= EXERCISE BRIEF =
Would you please write out each of the entries below exactly, omitting pictures?

= RAW DATA =
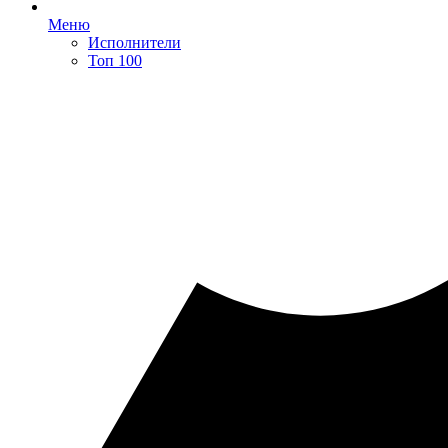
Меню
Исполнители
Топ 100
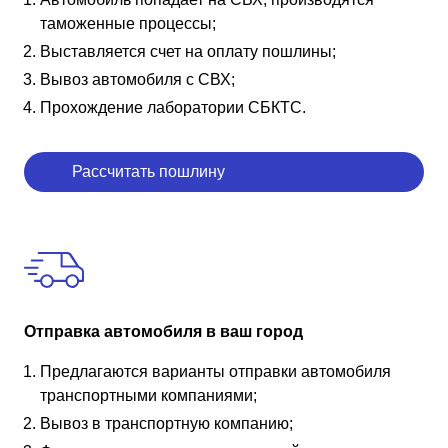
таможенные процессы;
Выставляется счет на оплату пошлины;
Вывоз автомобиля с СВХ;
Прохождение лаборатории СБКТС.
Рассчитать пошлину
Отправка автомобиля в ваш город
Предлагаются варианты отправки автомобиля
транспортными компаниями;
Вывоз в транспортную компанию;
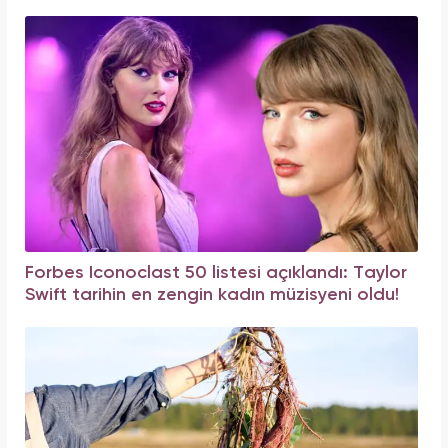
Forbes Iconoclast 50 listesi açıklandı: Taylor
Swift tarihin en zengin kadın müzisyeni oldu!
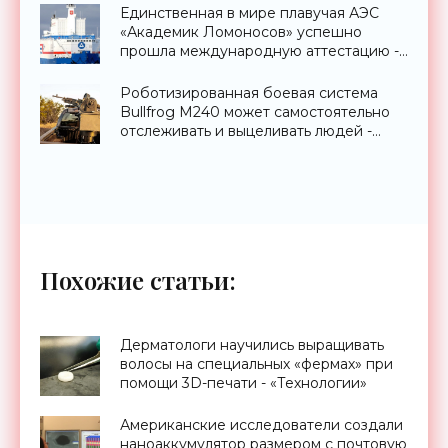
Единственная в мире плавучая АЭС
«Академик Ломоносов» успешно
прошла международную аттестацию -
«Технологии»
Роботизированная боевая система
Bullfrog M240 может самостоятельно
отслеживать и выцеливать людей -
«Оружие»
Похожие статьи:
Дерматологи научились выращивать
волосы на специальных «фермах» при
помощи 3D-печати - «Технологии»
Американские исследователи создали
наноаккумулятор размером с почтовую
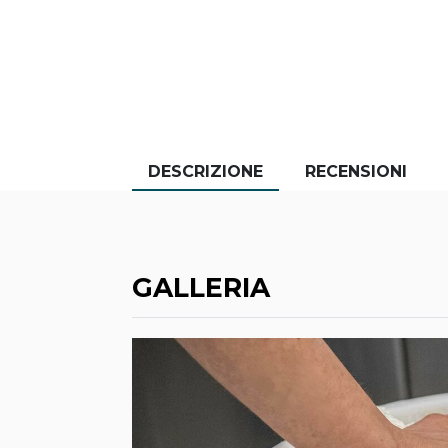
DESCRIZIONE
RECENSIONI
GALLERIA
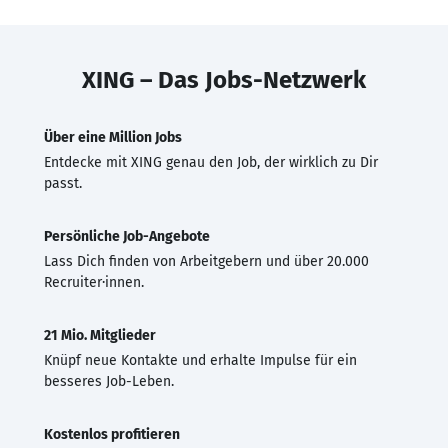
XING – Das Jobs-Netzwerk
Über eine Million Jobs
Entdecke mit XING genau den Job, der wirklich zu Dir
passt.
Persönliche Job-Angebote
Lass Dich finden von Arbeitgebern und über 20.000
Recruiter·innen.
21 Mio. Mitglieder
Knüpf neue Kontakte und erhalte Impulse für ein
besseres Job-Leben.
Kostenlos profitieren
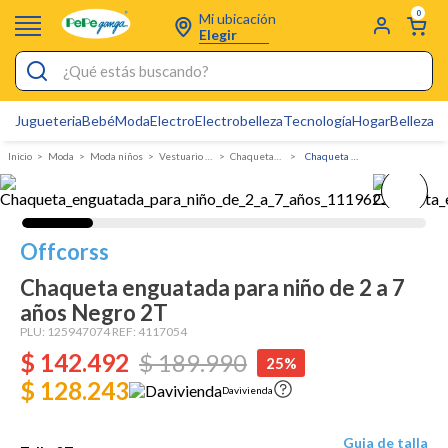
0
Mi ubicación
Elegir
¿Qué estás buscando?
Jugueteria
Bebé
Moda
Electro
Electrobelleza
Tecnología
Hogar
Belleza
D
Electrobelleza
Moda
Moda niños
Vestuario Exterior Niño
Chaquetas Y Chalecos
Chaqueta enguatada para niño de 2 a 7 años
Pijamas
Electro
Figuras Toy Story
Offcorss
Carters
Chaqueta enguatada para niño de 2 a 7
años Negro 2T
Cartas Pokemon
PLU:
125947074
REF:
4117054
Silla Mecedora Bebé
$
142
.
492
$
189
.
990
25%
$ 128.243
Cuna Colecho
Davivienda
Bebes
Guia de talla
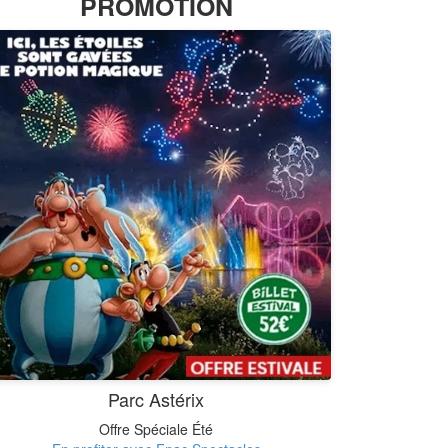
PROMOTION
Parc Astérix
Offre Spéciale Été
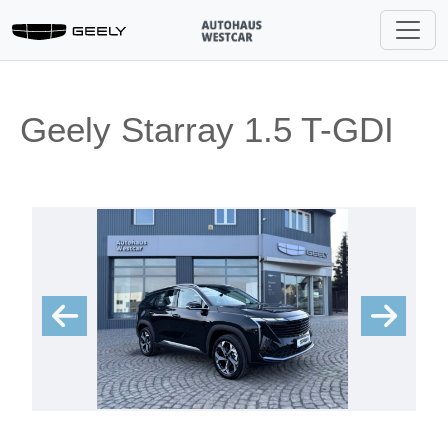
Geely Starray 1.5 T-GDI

= WRITTEN ANSWER =
Меню
Исполнители
Топ 100
таможенные процессы;
Выставляется счет на оплату пошлины;
Вывоз автомобиля с СВХ;
Прохождение лаборатории СБКТС.
Рассчитать пошлину
Отправка автомобиля в ваш город
Предлагаются варианты отправки автомобиля
транспортными компаниями;
Вывоз в транспортную компанию;
Forbes Iconoclast 50 listesi açıklandı: Taylor
Swift tarihin en zengin kadın müzisyeni oldu!
Единственная в мире плавучая АЭС
«Академик Ломоносов» успешно
прошла международную аттестацию -
«Технологии»
Роботизированная боевая система
Bullfrog M240 может самостоятельно
отслеживать и выцеливать людей -
«Оружие»
Похожие статьи:
Дерматологи научились выращивать
волосы на специальных «фермах» при
помощи 3D-печати - «Технологии»
Американские исследователи создали
наноаккумулятор размером с почтовую
DESCRIZIONE
RECENSIONI
GALLERIA
XING – Das Jobs-Netzwerk
Über eine Million Jobs
Entdecke mit XING genau den Job, der wirklich zu Dir
passt.
Persönliche Job-Angebote
Lass Dich finden von Arbeitgebern und über 20.000
Recruiter·innen.
21 Mio. Mitglieder
Knüpf neue Kontakte und erhalte Impulse für ein
besseres Job-Leben.
Kostenlos profitieren
0
Mi ubicación
Elegir
¿Qué estás buscando?
Jugueteria
Bebé
Moda
Electro
Electrobelleza
Tecnología
Hogar
Belleza
D
Electrobelleza
Moda
Moda niños
Vestuario Exterior Niño
Chaquetas Y Chalecos
Chaqueta enguatada para niño de 2 a 7 años
Pijamas
Electro
Figuras Toy Story
Offcorss
Carters
Chaqueta enguatada para niño de 2 a 7
años Negro 2T
Cartas Pokemon
PLU:
125947074
REF:
4117054
Silla Mecedora Bebé
$
142
.
492
$
189
.
990
25%
$ 128.243
Cuna Colecho
Davivienda
Bebes
Guia de talla
PROMOTION
Parc Astérix
Offre Spéciale Été
Geely Starray 1.5 T-GDI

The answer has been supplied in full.